Human Breathprints as Biometric Identifiers: Assessing Uniqueness and Reliability
Traditional biometrics (fingerprint, face, iris) are effective but can be intrusive or inconvenient in some healthcare contexts. This project explores breath as a non-invasive biometric: you simply exhale into a sensor, producing a VOC “signature” that may be distinctive enough to identify an individual within a group.
Research question
Can VOC patterns in exhaled breath uniquely and reliably identify an individual (i.e., act like a fingerprint), despite natural variability caused by factors like diet, health, environment, and time?
- Assess uniqueness via patterns across individuals
- Reduce high-dimensional VOC data into informative components
- Prevent overfitting given limited samples
- Evaluate classification performance using standard metrics
Dataset & constraints
The dataset contains breath samples from 11 subjects collected across multiple days. VOCs were measured using mass spectrometry methods (SESI-MS / Q-TOF in the source study).

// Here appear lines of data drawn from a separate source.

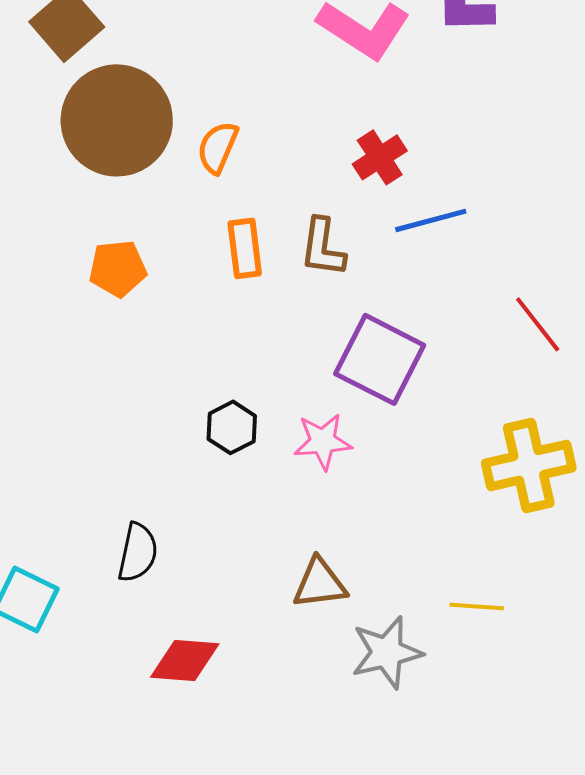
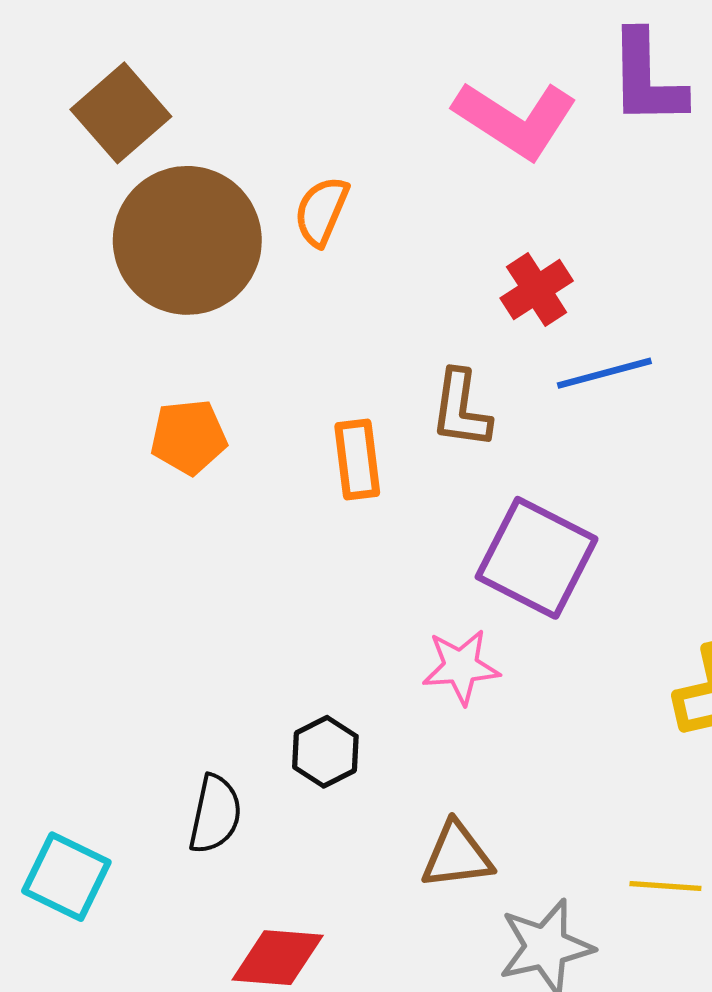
orange semicircle: (218, 147) -> (321, 211), moved
orange rectangle: (245, 248) -> (357, 460), moved
black hexagon: (232, 427) -> (325, 752), moved

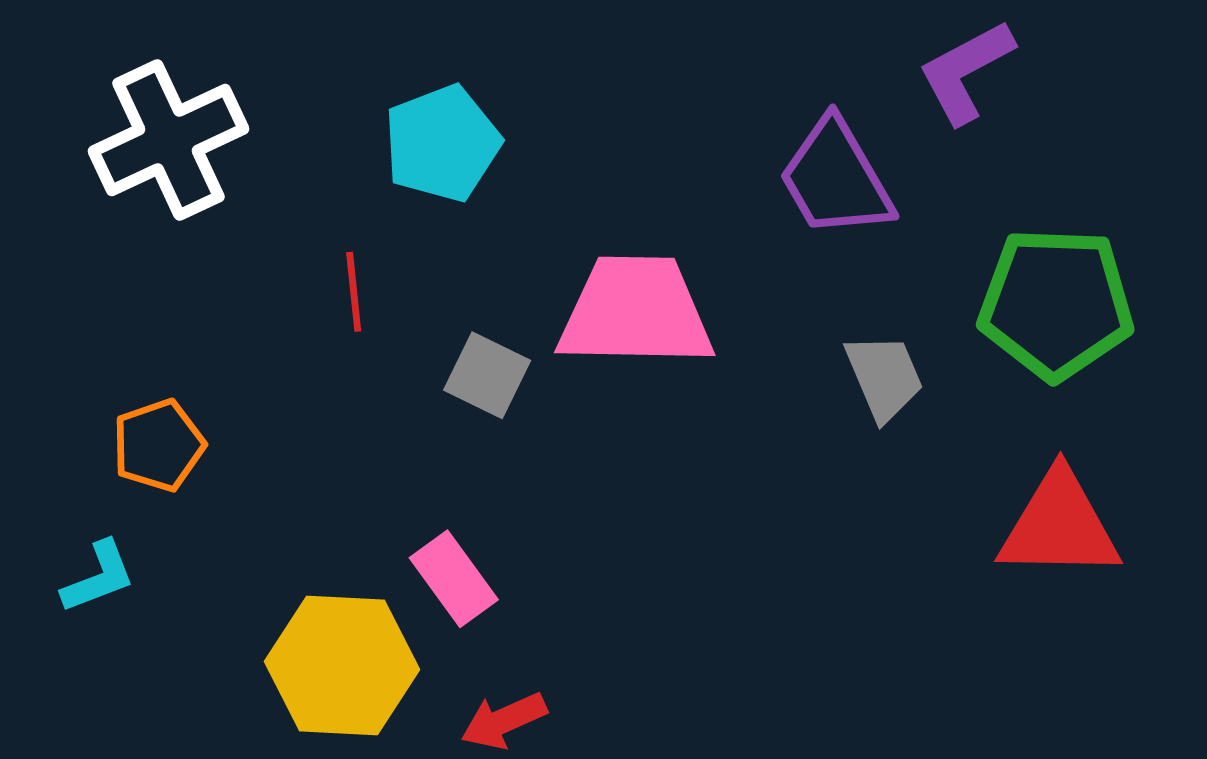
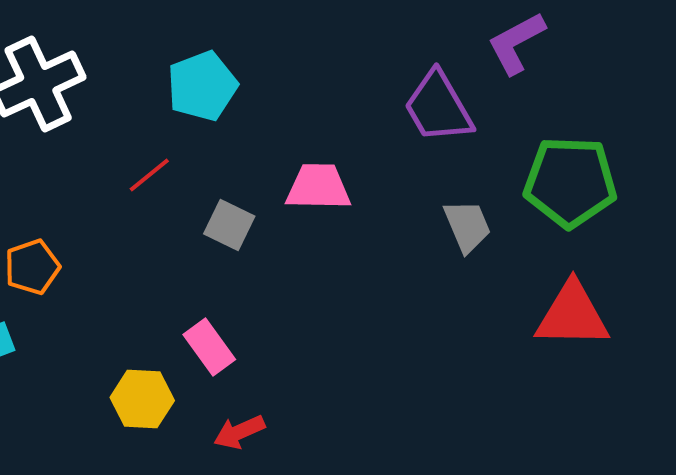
red line: (354, 292) -> (149, 175), turned 57
pink trapezoid: (636, 312) -> (318, 187), size x0.7
yellow hexagon: (342, 665) -> (142, 399), size x0.7

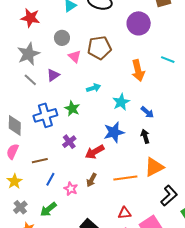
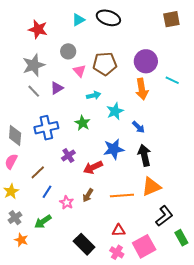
purple circle: (139, 23) -> (146, 61), moved
cyan arrow: (94, 88) -> (94, 95), moved
cyan star: (121, 102) -> (115, 111), moved
green star: (72, 109) -> (83, 123), moved
blue arrow: (147, 112) -> (138, 127), moved
black arrow: (145, 136) -> (144, 155), size x1.5
brown line: (40, 161) -> (38, 172), turned -35

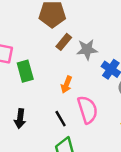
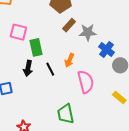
black arrow: (20, 119) -> (28, 68), moved
black line: (61, 119) -> (50, 69), moved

- High dimensionality: many VOC features
- Small sample size: risk of overfitting
- Variability: VOCs fluctuate over time
Pipeline (Iteration 1)
Goal: reduce dimensionality early, then select features.
- StandardScaler (normalise feature scales)
- PCA (retain most variance, reduce dimensions)
- LDA (supervised separation between subjects)
- Regression-based feature selection: Lasso / Ridge / ElasticNet
- Classifiers: Logistic Regression, SVM, Random Forest
Pipeline (Iteration 2)
Goal: test whether ordering matters (feature selection first).
- StandardScaler
- Regression feature selection first (Lasso / Ridge / ElasticNet)
- LDA after selection (maximise class separability)
- Same classifiers: Logistic Regression, SVM, Random Forest
Key finding: ordering matters
The core insight from this work is that changing the sequence of dimensionality reduction and feature selection can significantly affect classification outcomes. In my experiments, the second iteration (feature selection → LDA) produced a major improvement in Logistic Regression performance.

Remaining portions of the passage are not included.